DATASET EXCERPTS:
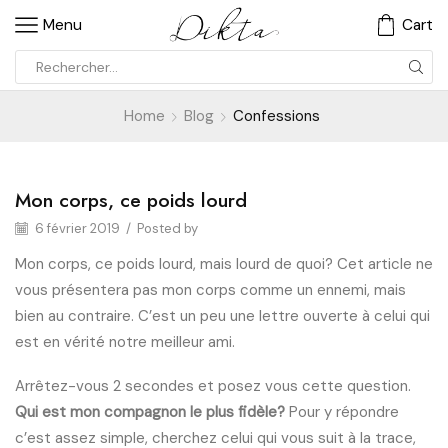
Menu
Cart
Home
Blog
Confessions
Mon corps, ce poids lourd
Confessions
6 février 2019
/
Posted by
Mon corps, ce poids lourd, mais lourd de quoi? Cet article ne
vous présentera pas mon corps comme un ennemi, mais
bien au contraire. C’est un peu une lettre ouverte à celui qui
est en vérité notre meilleur ami.
Arrêtez-vous 2 secondes et posez vous cette question.
Qui est mon compagnon le plus fidèle?
Pour y répondre
c’est assez simple, cherchez celui qui vous suit à la trace,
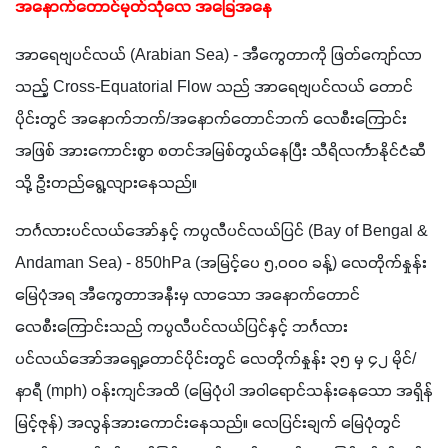
အနောက်တောင်မုတ်သုံလေ အခြေအနေ 
အာရေဗျပင်လယ် (Arabian Sea) - အီကွေတာကို ဖြတ်ကျော်လာ
သည့် Cross-Equatorial Flow သည် အာရေဗျပင်လယ် တောင်
ပိုင်းတွင် အနောက်ဘက်/အနောက်တောင်ဘက် လေစီးကြောင်း
အဖြစ် အားကောင်းစွာ စတင်အမြစ်တွယ်နေပြီး သီရိလင်္ကာနိုင်ငံဆီ
သို့ ဦးတည်ရွေ့လျားနေသည်။
ဘင်္ဂလားပင်လယ်အော်နှင့် ကပ္ပလီပင်လယ်ပြင် (Bay of Bengal & 
Andaman Sea) - 850hPa (အမြင့်ပေ ၅,၀၀၀ ခန့်) လေတိုက်နှုန်း
မြေပုံအရ အီကွေတာအနီးမှ လာသော အနောက်တောင်
လေစီးကြောင်းသည် ကပ္ပလီပင်လယ်ပြင်နှင့် ဘင်္ဂလား
ပင်လယ်အော်အရှေ့တောင်ပိုင်းတွင် လေတိုက်နှုန်း ၃၅ မှ ၄၂ မိုင်/
နာရီ (mph) ဝန်းကျင်အထိ (မြေပုံပါ အဝါရောင်သန်းနေသော အရှိန်
မြင့်ဇုန်) အလွန်အားကောင်းနေသည်။ လေပြင်းချက် မြေပုံတွင်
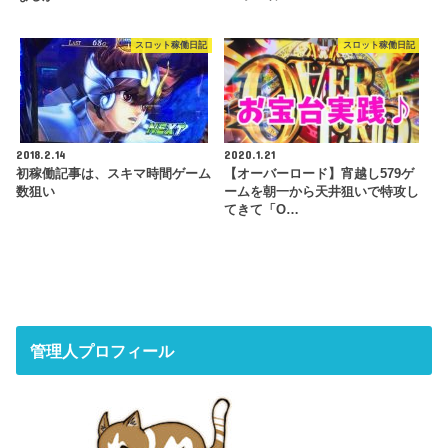
スロット稼働日記
スロット稼働日記
2018.2.14
2020.1.21
初稼働記事は、スキマ時間ゲーム
【オーバーロード】宵越し579ゲ
数狙い
ームを朝一から天井狙いで特攻し
てきて「O…
管理人プロフィール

WHAT THE TASK ASKS:
Give the number of lines in the entries that hold the string "vous", and add nothing else.

SOLUTION FOR THIS PROBLEM:
3